A conversation I’ve been having a lot lately with girlfriends is all about setting better work boundaries. It feels timely given all we’ve endured the past two years with the pandemic and how much of our work lives have shifted as a result.
On Setting Better Work Boundaries
I know I have a lot of privilege in setting work boundaries working for myself. The demands on my time and schedule are far less than when I worked for agencies and had bosses. But, in a different manner, I have more demands on my time because there is always, always more work to be done and there is no one to tell me to stop working, take time off or acknowledge company holidays, etc.
When I first started working for myself I was working around the clock. I was so worried about paying my bills and securing new clients and partnerships that I burnt myself out pretty fast. I had a lot of adrenaline I used as fuel but it became unsustainable. I had to exercise a muscle I wasn’t comfortable with – saying “no” more frequently.
I started pausing my inboxes on weekends about two years into self employment so that I wouldn’t see emails from clients or readers and feel the need to respond – or begin thinking about responding or getting annoyed or stressed – when I read them. It would otherwise eat into my nights and weekends and felt like I had no actual down time.
I installed the Boomerang client to my Gmail inboxes and now when I finish work for the day or the week, I pause my inboxes so I don’t see new emails until I unpause them. It was truly the best work boundary I have ever set for myself.
But this year, I’ve gone even further in setting better boundaries for myself.
At the onset of this year I set a goal to have more balance in my life. In order to do so I needed to make some major changes to how I spent my time. One of the first weekends of 2022 I didn’t post at all to Instagram. It felt so good that I realized I should be doing it often…if not every weekend.
Taking Time Off
So, for all of 2022 so far I have decided to no longer be posting on social media on the weekends. It means I share less, get less engagement and get “punished” by Instagram for not being more active on the app – but let me tell you:
This is the best thing I’ve done for my mental health in recent memory.
I also am giving myself the grace of not having five blog posts up a week on the weeks when I am traveling. This allows me to stress less in preparation of preparing and scheduling those posts before I leave and allows me to not worry about promoting posts I worked hard on while I am out of the office.
I feel like I’m letting down you guys when I don’t have a new blog post every M-F but it’s been an important shift for me to make of late.
The world today is more exhausting than ever. We are glued to our screens and expected to be “on” always it feels like. Vacations don’t seem to be respected as much anymore and people are being contacted at all hours of the day. 9 to 5 doesn’t exist (it never did for me? I worked 14 hour days at my first job out of college and some semblance of that until I left corporate America).
And people’s work/life balance seems so out of whack. I feel we all have a collective burnout.

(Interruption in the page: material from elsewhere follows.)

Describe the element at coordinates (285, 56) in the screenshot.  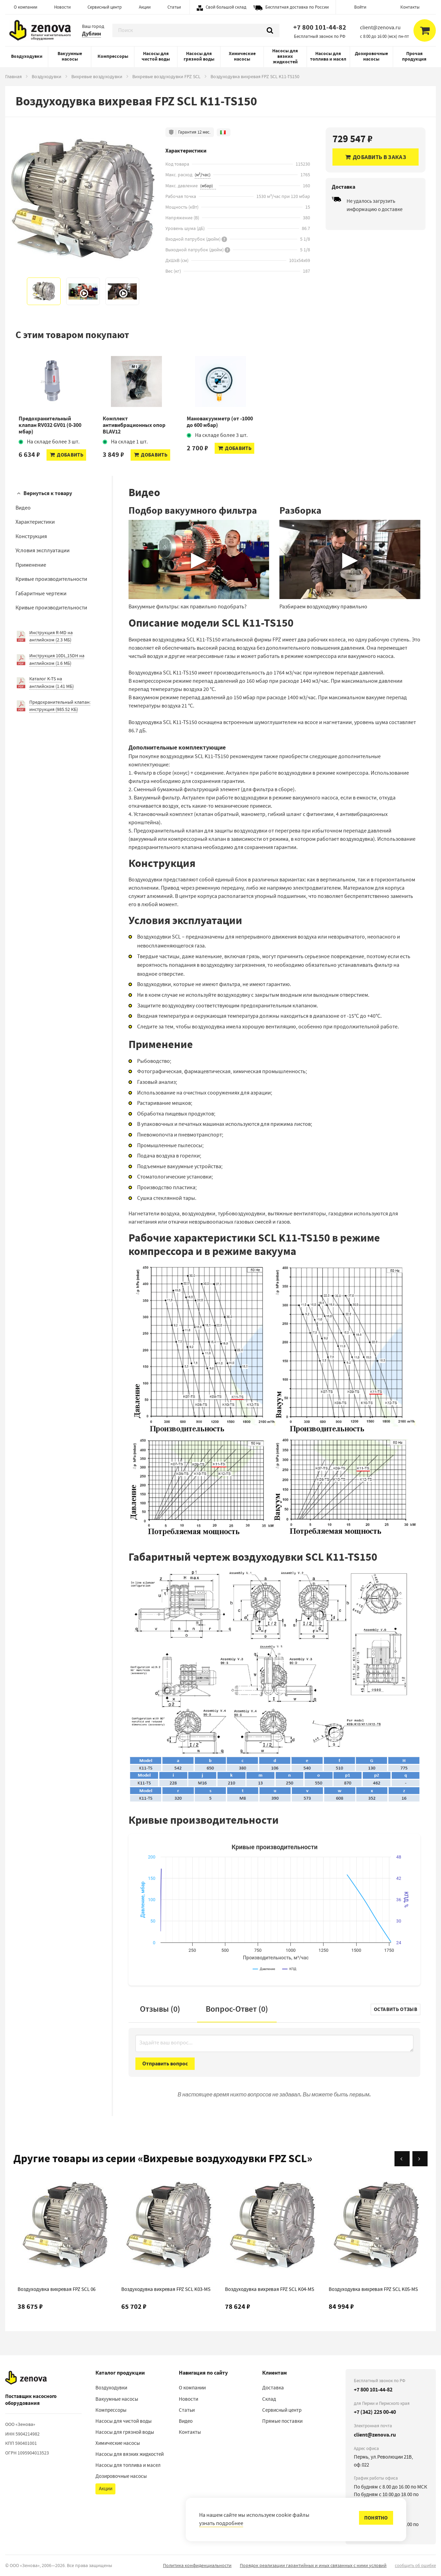 I see `Насосы для вязких жидкостей` at that location.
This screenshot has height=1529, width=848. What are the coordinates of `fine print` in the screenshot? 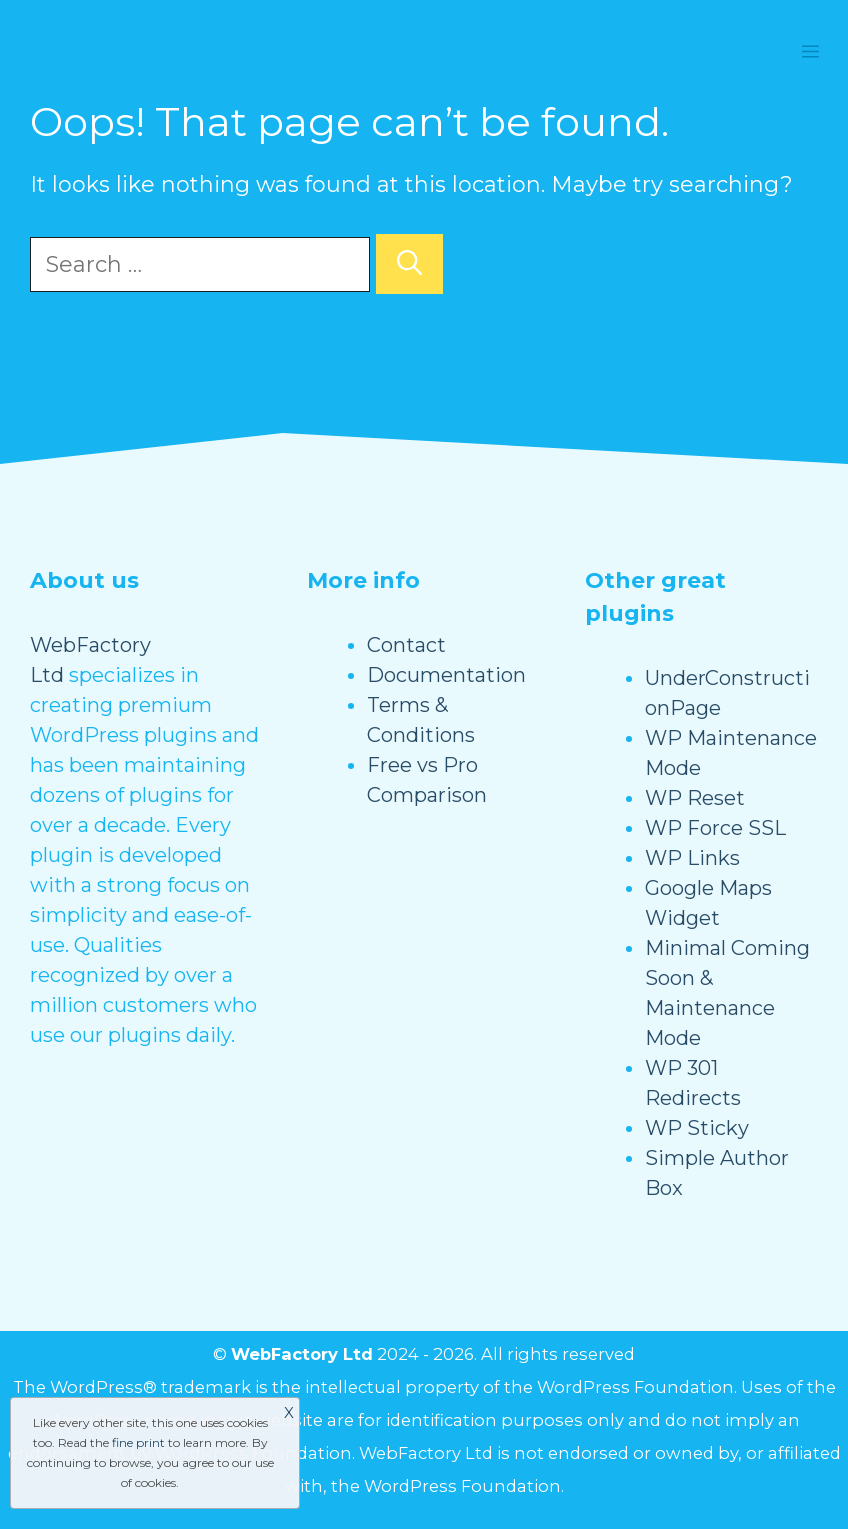 It's located at (138, 1442).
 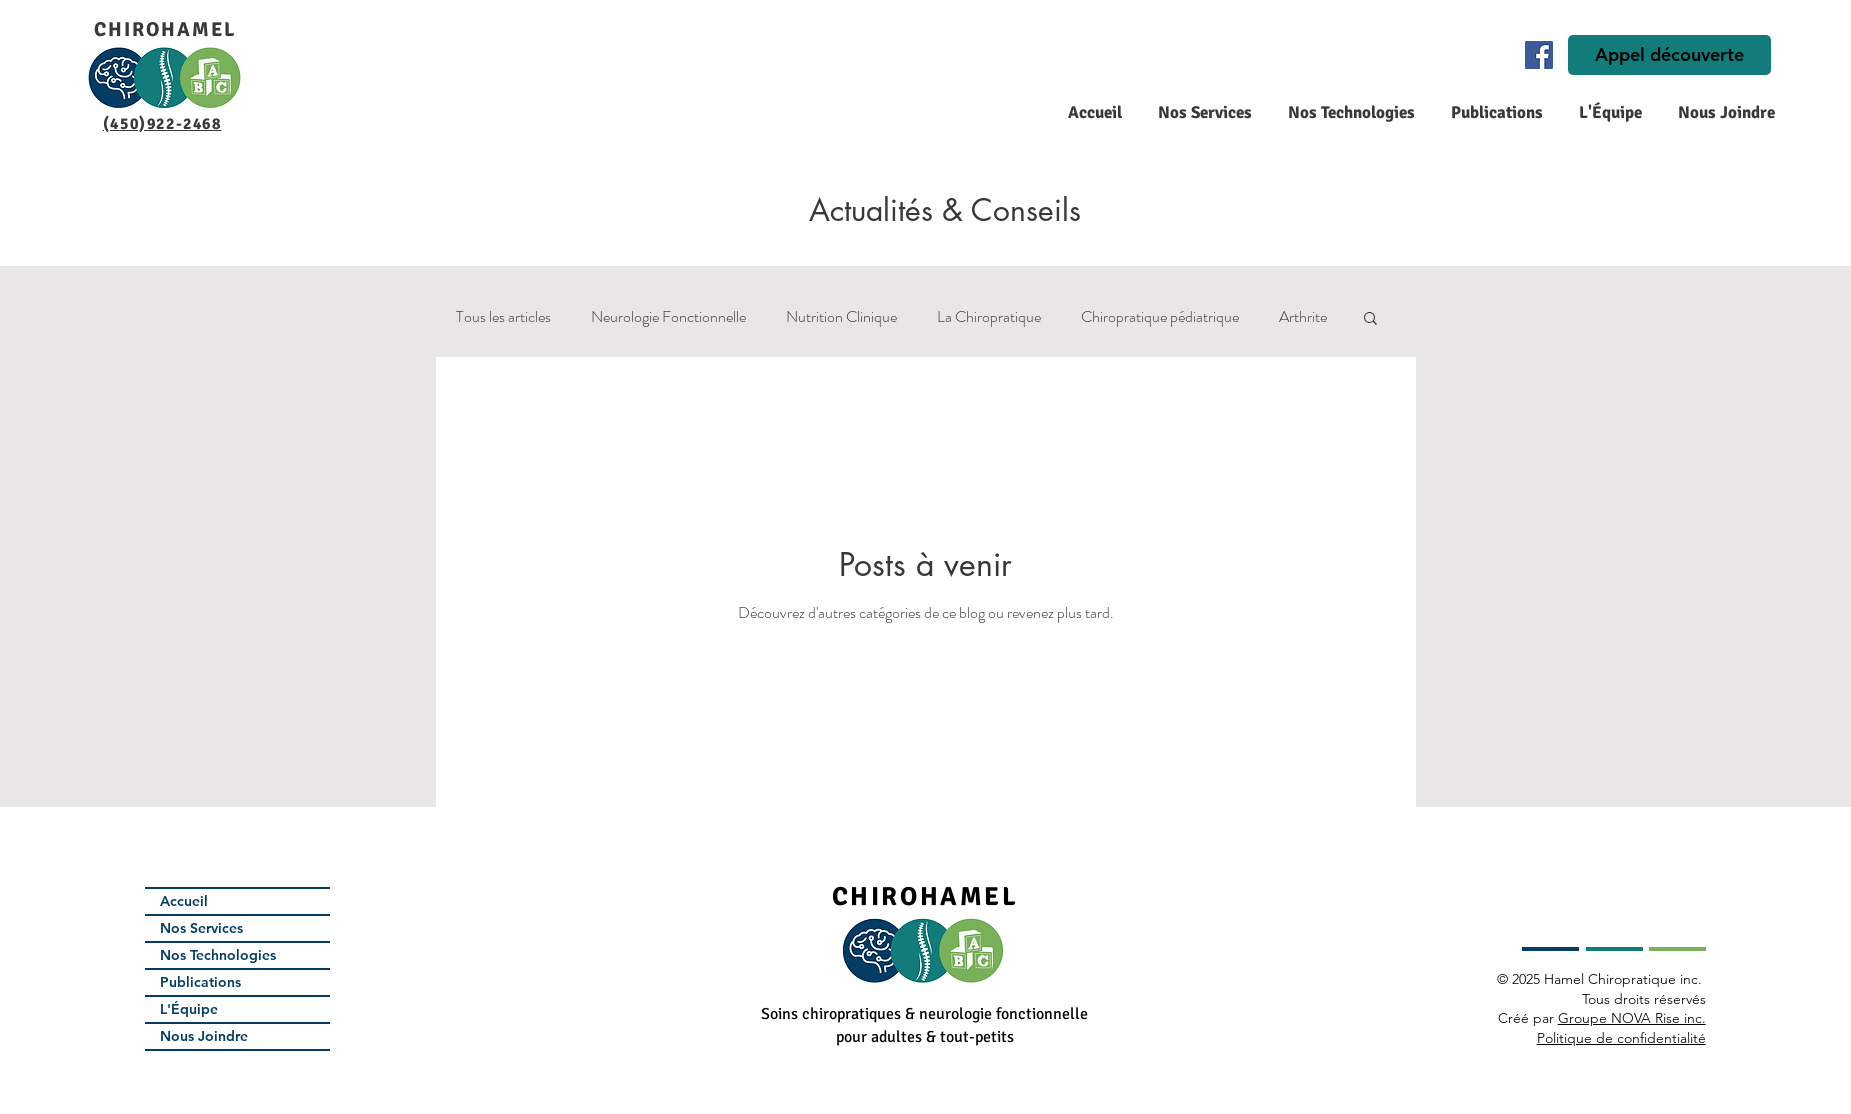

And I particularly see this with my friends who are parents and have had to navigate being a parent to children during a pandemic while they try to work, have kids at home and have a never-ending sea of changes to deal with due to classroom closures, sick kids, kids at home while they try to take meetings, lack of childcare, etc.
We have to really, truly, sincerely seek out down time. Time off. Time spent recharging.
And I think it is extremely beneficial to remember that there will always, always, always be more work to be done. We will never catch up properly.
It’s what led me to focusing on my output vs. my input. It’s something the author of this book I am reading talked about as a way to be more aware of how we spend our time. As such, in order to better protect my time, I have been really focusing on tasks at hand.
I am checking email less, spending less time on social media and trying to be more present with whatever task it is that I am supposed to be accomplishing.
Honestly, this goes against my instincts. I love checking email and being quick to respond. But I’ve realized it makes me less efficient and eats up a lot of time throughout my day. So, to better address a handicap I have in work, I’m trying to do things differently. And continuing to set boundaries around my availability and response time is uncomfortable but I know it will pay off.
My girlfriends have all indicated they’re trying to do the same. To reclaim their nights. Their calendars. Their sanity.
I think, given all we’ve endured the past two years, it is more important than ever to show up in ways that benefits us the best. And it truly does feel so uncomfortable and anxiety ridden. But my hope is that that discomfort leads to growth and more peace.
Because I know we all deserve that, deeply.
I’d love to hear from you guys – have you adjusted work boundaries lately?